Confidentiality

Confidentiality of data is of great concern to the Georgia Cancer Registry (thereinafter referred to as Registry) and is extremely important to the operation and maintenance of the Registry. The following are critical elements of the Registry's comprehensive confidentiality policies and procedures that relate to research use, reporting, and release of cancer data. Confidentiality policies, pledges, and procedures are required in all phases of the Registry operation to:

• Protect the privacy of the individual cancer patient.
• Protect the privacy of the facilities reporting the case.
• Protect the privacy of the physicians and other providers responsible for the care of the cancer patient.
• Provide public assurance that the data will not be abused.

Since 1989 cancer has been a reportable disease in Georgia and the Registry has been delegated with the responsibility for collecting data on cancer from health care facilities or providers, including but not limited to hospitals, outpatient surgical facilities, laboratories (hospital and free standing), radiation therapy facilities which are independent and/or free standing facilities, nursing homes and hospice facilities not hospital owned or operated, medical oncology facilities and physicians that diagnose or treat cancer patients that include but not limited to Urologists, Dermatologists and Hematologists.

Furthermore, the GCR database under O.C.G.A § 31-12-2(b) protects persons submitting reports or data to the Registry, in good faith, from liability for any civil damages. Refer to Updated Mandate for New Template.pdf for more information.

The Registry defines confidential as all data that identifies patient-specific information. The Registry also treats information that specifically identifies a health care provider or an institution as confidential. Information that characterizes the caseload of a specific institution or health care professional is considered proprietary and confidential.

It is the responsibility of the Registry to protect the data from unauthorized access and release.
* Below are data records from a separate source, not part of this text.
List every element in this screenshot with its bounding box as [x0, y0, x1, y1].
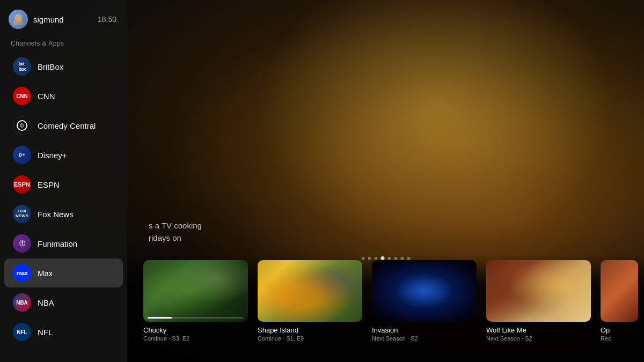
card-wolf-like-me[interactable]: Wolf Like Me Next Season · S2: [486, 260, 591, 342]
progress-bar-chucky: [148, 317, 244, 319]
nba-label: NBA: [38, 298, 54, 307]
nfl-icon: NFL: [13, 323, 31, 341]
channels-section-label: Channels & Apps: [0, 36, 127, 51]
britbox-label: BritBox: [38, 62, 63, 71]
card-shape-island[interactable]: Shape Island Continue · S1, E9: [258, 260, 362, 342]
disney-plus-icon: D+: [13, 146, 31, 164]
card-subtitle-shape-island: Continue · S1, E9: [258, 335, 362, 342]
britbox-icon: britbox: [13, 57, 31, 76]
thumbnail-shape-island: [258, 260, 362, 322]
fox-news-icon: FOXNEWS: [13, 205, 31, 223]
card-partial[interactable]: Op Rec: [601, 260, 638, 342]
card-subtitle-invasion: Next Season · S2: [372, 335, 477, 342]
sidebar-item-espn[interactable]: ESPN ESPN: [4, 170, 123, 199]
sidebar-item-max[interactable]: max Max: [4, 258, 123, 287]
hero-description: s a TV cooking ridays on: [149, 220, 202, 244]
card-title-invasion: Invasion: [372, 326, 477, 334]
user-header: sigmund 18:50: [0, 0, 127, 36]
sidebar-item-britbox[interactable]: britbox BritBox: [4, 52, 123, 81]
hero-text: s a TV cooking ridays on: [149, 220, 202, 244]
card-title-shape-island: Shape Island: [258, 326, 362, 334]
sidebar-item-nfl[interactable]: NFL NFL: [4, 317, 123, 346]
cnn-icon: CNN: [13, 87, 31, 105]
current-time: 18:50: [98, 15, 116, 24]
card-subtitle-wolf-like-me: Next Season · S2: [486, 335, 591, 342]
card-chucky[interactable]: Chucky Continue · S3, E2: [143, 260, 248, 342]
cnn-label: CNN: [38, 92, 55, 101]
nfl-label: NFL: [38, 328, 53, 337]
nba-icon: NBA: [13, 293, 31, 312]
card-title-chucky: Chucky: [143, 326, 248, 334]
sidebar-item-cnn[interactable]: CNN CNN: [4, 82, 123, 110]
avatar: [9, 10, 28, 29]
comedy-central-icon: ©: [13, 116, 31, 135]
card-invasion[interactable]: Invasion Next Season · S2: [372, 260, 477, 342]
thumbnail-partial: [601, 260, 638, 322]
espn-icon: ESPN: [13, 175, 31, 194]
progress-fill-chucky: [148, 317, 172, 319]
sidebar-item-comedy-central[interactable]: © Comedy Central: [4, 111, 123, 140]
card-title-wolf-like-me: Wolf Like Me: [486, 326, 591, 334]
content-row: Chucky Continue · S3, E2 Shape Island Co…: [127, 255, 644, 362]
max-icon: max: [13, 264, 31, 282]
card-title-partial: Op: [601, 326, 638, 334]
avatar-face: [9, 10, 28, 29]
funimation-icon: ⓕ: [13, 234, 31, 253]
card-subtitle-partial: Rec: [601, 335, 638, 342]
fox-news-label: Fox News: [38, 210, 74, 219]
username: sigmund: [33, 15, 64, 24]
thumbnail-chucky: [143, 260, 248, 322]
comedy-central-label: Comedy Central: [38, 121, 96, 130]
sidebar-item-fox-news[interactable]: FOXNEWS Fox News: [4, 200, 123, 228]
user-info: sigmund: [9, 10, 64, 29]
max-label: Max: [38, 269, 53, 278]
sidebar-item-funimation[interactable]: ⓕ Funimation: [4, 229, 123, 258]
disney-plus-label: Disney+: [38, 151, 67, 160]
card-subtitle-chucky: Continue · S3, E2: [143, 335, 248, 342]
channel-list: britbox BritBox CNN CNN © Comedy Central…: [0, 51, 127, 362]
sidebar-item-disney-plus[interactable]: D+ Disney+: [4, 141, 123, 169]
sidebar-item-nba[interactable]: NBA NBA: [4, 288, 123, 317]
thumbnail-invasion: [372, 260, 477, 322]
sidebar: sigmund 18:50 Channels & Apps britbox Br…: [0, 0, 127, 362]
espn-label: ESPN: [38, 180, 60, 189]
thumbnail-wolf-like-me: [486, 260, 591, 322]
funimation-label: Funimation: [38, 239, 77, 248]
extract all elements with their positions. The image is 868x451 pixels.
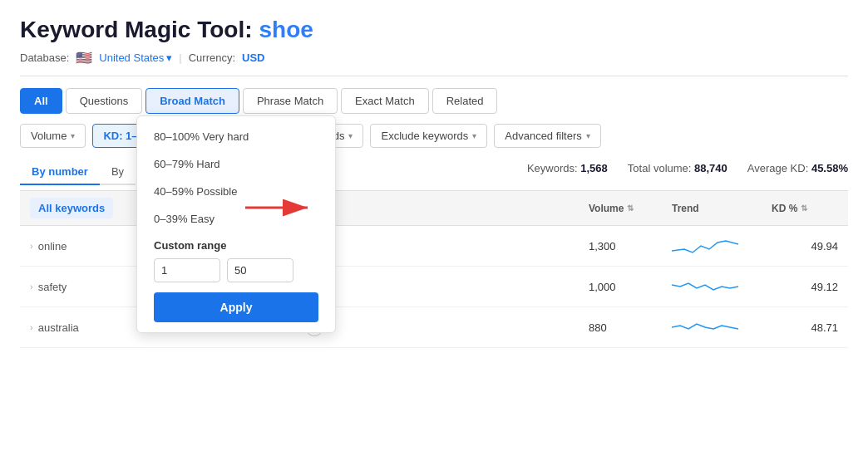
kd-option-hard[interactable]: 60–79% Hard [137, 150, 335, 178]
currency-value: USD [242, 51, 264, 64]
title-keyword: shoe [259, 17, 313, 43]
currency-label: Currency: [189, 51, 235, 64]
header-divider [20, 76, 848, 76]
filter-row: Volume ▾ KD: 1–50% ✕ CPC ▾ Include keywo… [20, 124, 848, 148]
tabs-row: All Questions Broad Match Phrase Match E… [20, 88, 848, 114]
include-chevron-icon: ▾ [348, 131, 353, 140]
avg-kd-value: 45.58% [811, 162, 848, 174]
volume-chevron-icon: ▾ [71, 131, 75, 140]
title-static: Keyword Magic Tool: [20, 17, 253, 43]
trend-tango [672, 275, 772, 298]
row-chevron-icon: › [30, 322, 33, 332]
volume-filter-label: Volume [31, 130, 67, 142]
volume-browns: 880 [589, 321, 672, 334]
sub-tabs: By number By [20, 159, 136, 185]
volume-sort-icon: ⇅ [627, 203, 634, 213]
row-chevron-icon: › [30, 241, 33, 251]
meta-row: Database: 🇺🇸 United States ▾ | Currency:… [20, 50, 848, 66]
apply-button[interactable]: Apply [154, 292, 318, 322]
group-name-safety: safety [38, 281, 67, 293]
db-value-link[interactable]: United States ▾ [99, 51, 172, 64]
flag-icon: 🇺🇸 [76, 50, 92, 66]
advanced-chevron-icon: ▾ [586, 131, 590, 140]
row-chevron-icon: › [30, 282, 33, 292]
kd-browns: 48.71 [772, 321, 838, 334]
tab-questions[interactable]: Questions [66, 88, 143, 114]
custom-range-inputs [137, 255, 335, 289]
tab-exact-match[interactable]: Exact Match [341, 88, 429, 114]
range-min-input[interactable] [154, 258, 220, 282]
group-name-online: online [38, 240, 67, 252]
total-volume-value: 88,740 [694, 162, 727, 174]
exclude-keywords-label: Exclude keywords [381, 130, 468, 142]
advanced-filters-label: Advanced filters [505, 130, 582, 142]
db-label: Database: [20, 51, 69, 64]
col-volume: Volume ⇅ [589, 203, 672, 214]
exclude-chevron-icon: ▾ [472, 131, 476, 140]
volume-rizada: 1,300 [589, 240, 672, 252]
col-trend: Trend [672, 203, 772, 214]
total-volume-label: Total volume: 88,740 [628, 162, 727, 174]
all-keywords-label: All keywords [30, 198, 113, 218]
keywords-label: Keywords: 1,568 [527, 162, 608, 174]
trend-browns [672, 316, 772, 339]
kd-option-possible[interactable]: 40–59% Possible [137, 178, 335, 205]
exclude-keywords-filter[interactable]: Exclude keywords ▾ [370, 124, 487, 148]
trend-rizada [672, 234, 772, 257]
stats-row: Keywords: 1,568 Total volume: 88,740 Ave… [525, 162, 848, 174]
keywords-value: 1,568 [580, 162, 608, 174]
volume-tango: 1,000 [589, 281, 672, 293]
tab-related[interactable]: Related [432, 88, 498, 114]
avg-kd-label: Average KD: 45.58% [747, 162, 848, 174]
chevron-down-icon: ▾ [166, 51, 172, 64]
range-max-input[interactable] [227, 258, 293, 282]
separator: | [179, 51, 181, 64]
sub-tab-by[interactable]: By [100, 159, 136, 185]
kd-option-very-hard[interactable]: 80–100% Very hard [137, 123, 335, 150]
tab-phrase-match[interactable]: Phrase Match [243, 88, 338, 114]
kd-tango: 49.12 [772, 281, 838, 293]
kd-dropdown: 80–100% Very hard 60–79% Hard 40–59% Pos… [136, 115, 336, 333]
volume-filter[interactable]: Volume ▾ [20, 124, 86, 148]
kd-sort-icon: ⇅ [801, 203, 807, 213]
tab-all[interactable]: All [20, 88, 62, 114]
advanced-filters[interactable]: Advanced filters ▾ [494, 124, 601, 148]
tab-broad-match[interactable]: Broad Match [145, 88, 239, 114]
kd-rizada: 49.94 [772, 240, 838, 252]
col-kd: KD % ⇅ [772, 203, 838, 214]
sub-tab-by-number[interactable]: By number [20, 159, 100, 185]
page-header: Keyword Magic Tool: shoe [20, 17, 848, 43]
group-name-australia: australia [38, 321, 79, 334]
kd-option-easy[interactable]: 0–39% Easy [137, 205, 335, 233]
custom-range-label: Custom range [137, 233, 335, 255]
The Registry maintains the same standards of confidentiality as customarily apply to the physician-patient relationship as well as the confidentiality of medical records. This obligation extends indefinitely, even after the patient is deceased.

The costs of inappropriate release of confidential data are many. Inappropriate release of data could damage an individual whose diagnosis of cancer is made public. In addition, support and cooperation of facilities providing data to the Registry could also be severely compromised. Registry personnel responsible for violating confidentiality policies and procedures will be administratively disciplined up to and including dismissal from employment.

Security of data maintained both on paper and in electronic form are addressed below in this section under the heading Data Security.

Each staff member, as part of his/her employment agreement, reads the GCR Confidentiality Statement.pdf and signs a pledge that confidential information will not be released to unauthorized persons. The pledge remains in effect after cessation of employment. The Registry Director maintains a file of staff members who have signed pledges.

The orientation and training of each new staff member includes instructions concerning the confidentiality of data.

Failure to observe the confidentiality policies will result in firm disciplinary action up to and including dismissal from employment. In extreme circumstances legal action may be warranted against a staff member who fails to comply with the Registry's confidentiality policies.

The Registry Director is responsible for data security.

Registry staff are responsible for the confidentiality of all data encountered during the collection of cancer data.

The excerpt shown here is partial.